Andrea on GEDmatch indicated that she’d tested at 23andMe. Almost to my surprise I found her in my match list on 23andMe! She had no triangulated matches with me, which was a disappointment as I like to work with triangulated matches. But looking at her ICW match list, shown in figure 8, was amazing! Frank Barry, my 2C who also descends from Thomas Barry and Mary Aide is at the top of the list. Looking down the list I’d already added many of her matches and their triangulated matches to my DNA Painter profile. I’d messaged Tyler over a year ago on 23andMe and never got a reply, so I really don’t have any information on him. He does triangulate with known Irish matches, however. Kay and I have emailed a good bit. She has a great grandfather surname Byrne from County Roscommon. I have my great grandfather, Thomas Byrnes, from County Roscommon. We’ve not found the common ancestor yet, but the connection seems to be on my Byrnes side. Beth is a bit of an unknown as she and Trish have segments on the same chromosome and somewhat overlap, but don’t show as a match. Either Beth is on my maternal side or there’s just not enough overlap with Trish. I need to message her for more information. Ashley was a match I’d not looked at before.
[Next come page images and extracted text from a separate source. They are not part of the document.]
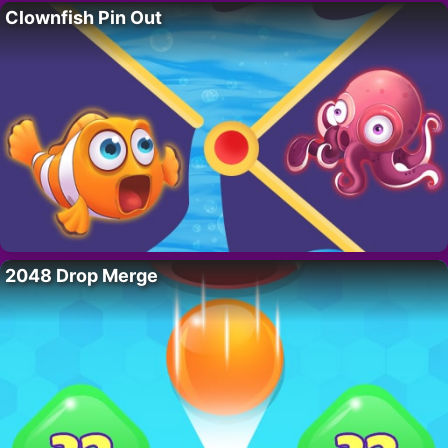
Clownfish Pin Out
2048 Drop Merge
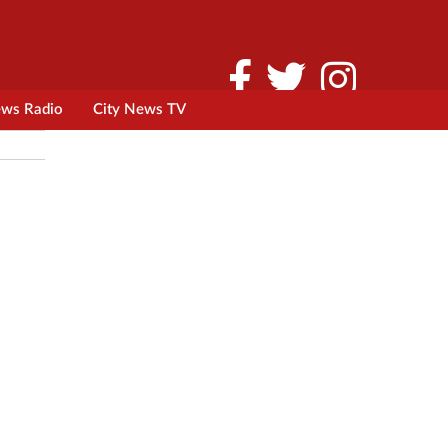
ews Radio
City News TV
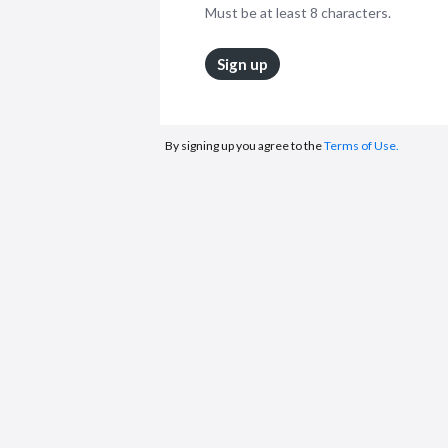
Must be at least 8 characters.
Sign up
By signing up you agree to the
Terms of Use.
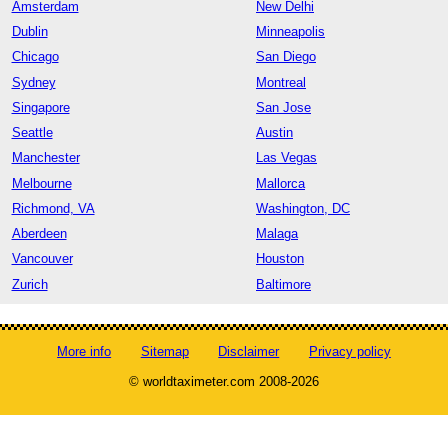
Amsterdam
New Delhi
Dublin
Minneapolis
Chicago
San Diego
Sydney
Montreal
Singapore
San Jose
Seattle
Austin
Manchester
Las Vegas
Melbourne
Mallorca
Richmond, VA
Washington, DC
Aberdeen
Malaga
Vancouver
Houston
Zurich
Baltimore
More info
Sitemap
Disclaimer
Privacy policy
© worldtaximeter.com 2008-2026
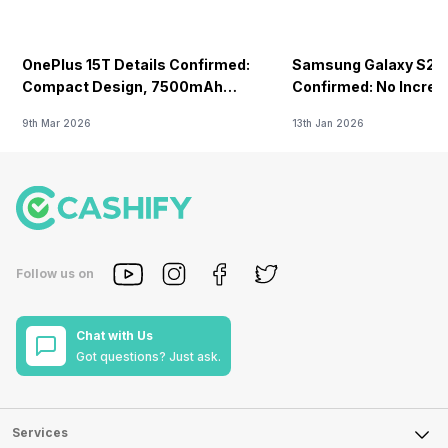
OnePlus 15T Details Confirmed:
Samsung Galaxy S26 
Compact Design, 7500mAh
Confirmed: No Increa
Battery Teased Ahead Of China
9th Mar 2026
13th Jan 2026
Launch
Follow us on
Chat with Us
Got questions? Just ask.
Services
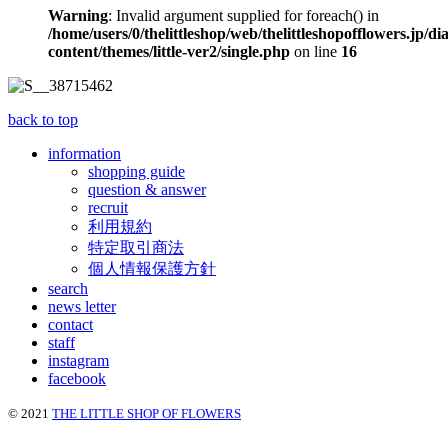
Warning
: Invalid argument supplied for foreach() in
/home/users/0/thelittleshop/web/thelittleshopofflowers.jp/di
content/themes/little-ver2/single.php
on line
16
back to top
information
shopping guide
question & answer
recruit
利用規約
特定取引商法
個人情報保護方針
search
news letter
contact
staff
instagram
facebook
© 2021
THE LITTLE SHOP OF FLOWERS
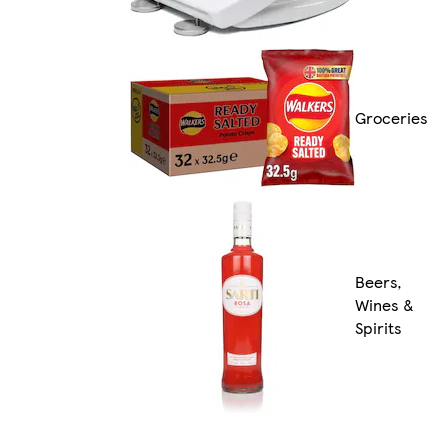
Groceries
Beers,
Wines &
Spirits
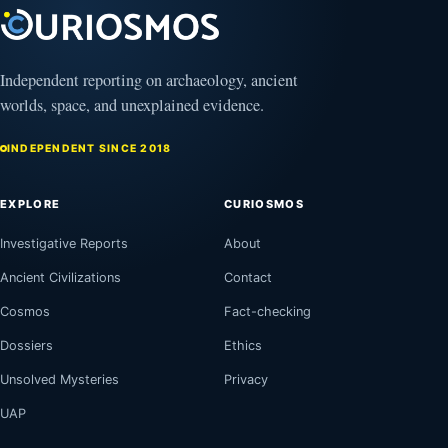
Independent reporting on archaeology, ancient
worlds, space, and unexplained evidence.
INDEPENDENT SINCE 2018
EXPLORE
CURIOSMOS
Investigative Reports
About
Ancient Civilizations
Contact
Cosmos
Fact-checking
Dossiers
Ethics
Unsolved Mysteries
Privacy
UAP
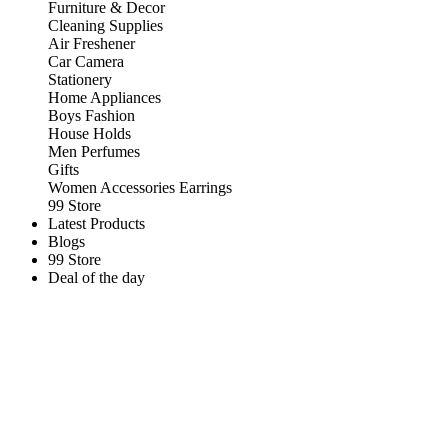
Furniture & Decor
Cleaning Supplies
Air Freshener
Car Camera
Stationery
Home Appliances
Boys Fashion
House Holds
Men Perfumes
Gifts
Women Accessories Earrings
99 Store
Latest Products
Blogs
99 Store
Deal of the day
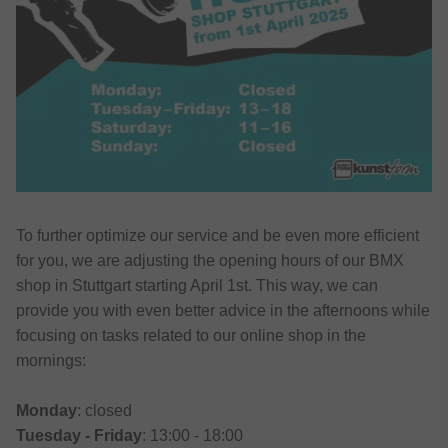
To further optimize our service and be even more efficient
for you, we are adjusting the opening hours of our BMX
shop in Stuttgart starting April 1st. This way, we can
provide you with even better advice in the afternoons while
focusing on tasks related to our online shop in the
mornings:
Monday
: closed
Tuesday - Friday
: 13:00 - 18:00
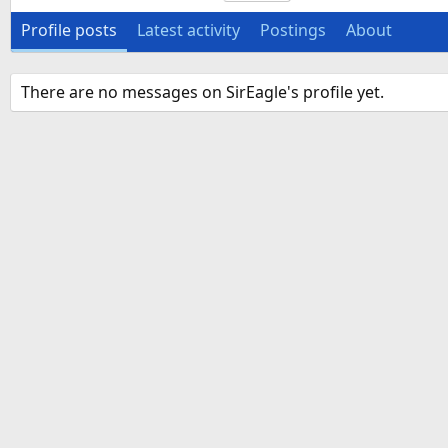
Profile posts
Latest activity
Postings
About
There are no messages on SirEagle's profile yet.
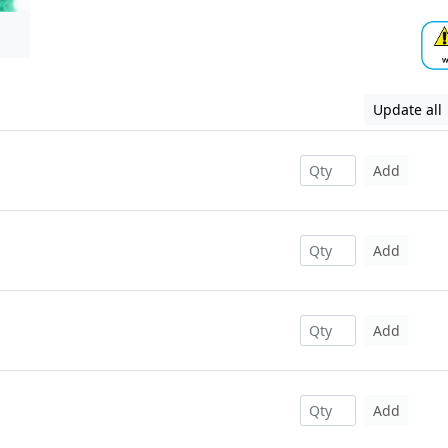
Update all
Add
Add
Add
Add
So I looked at her shared matches and any information they might have listed. I found one of her matches with ancestors from Buffalo, NY. Thomas Barry’s family lived in Evans, Erie County, NY, which is not far from Buffalo.
One of the surnames, Green, and one of the locations on Andrea’s information on 23andMe were the same as I knew were in Sophie’s family. And not finding much information from Andrea’s matches I emailed Sophie. Sure enough Andrea is on the same line as Sophie and is Sophie’s 2nd cousin once removed. Andrea is another match on my Aide line. Now if I could just make the connection to our two trees and figure out if Mary Kilkoil in my 3rd or 4th great grandmother! I’ve tried WATO, but most of my matches to Aide family members are too small to be useful in WATO, so I haven’t gotten very promising results.
I’m finding the Hybrid AutoSegment Clusters on Genetic Affairs very promising. There are so many new connections for me to explore! I would not have found Andrea and been able to connect her to Sophie if not for the hybrid clustering. Sophie has not tested on 23andMe. Andrea didn’t have any triangulated matches there. At most I’d have seen the Green surname, and since it’s not that unusual a name I might not have ever thought of Sophie and that it’s in her family tree. The Hybrid AutoSegment Clusters is going to be a huge help for me trying to make connections between more of my DNA matches.
You can run the AutoSegment Clusters with any 2, 3 or 4 of the testing companies: MyHeritage, 23andMe, FTDNA and GEDmatch. It will provide you with clusters that are based on shared segments across the companies that you selected. With the exception of GEDmatch, where the data has already been triangulated, you will need to compare matches in one of the segment clusters with each other using the chromosome browser, and on FTDNA the matrix tool, to determine if the matches triangulate or not.
Now to go explore more of my hybrid clusters!
- Patricia Ann Harris Anthony, Trish, has given me permission to use her real name. All the other names used in this post are fictitious.
5 thoughts on “Genetic Affairs Hybrid AutoSegment Cluster”
Great write up and example. Now I need to find the time to experiment and play with this.
Thank you for sharing this!
Ideally I would like to generate 8 clusters, one for each great grandparent. Is this resonable? Playing with the thresholds I’ve never been successful at doing this, however. Any ideas? Thank you.
It would all depend on if/how many of the descendants of these great grandparents have tested. AutoSegment is also looking a overlapping segments and not ICW so that would make it more difficult as well.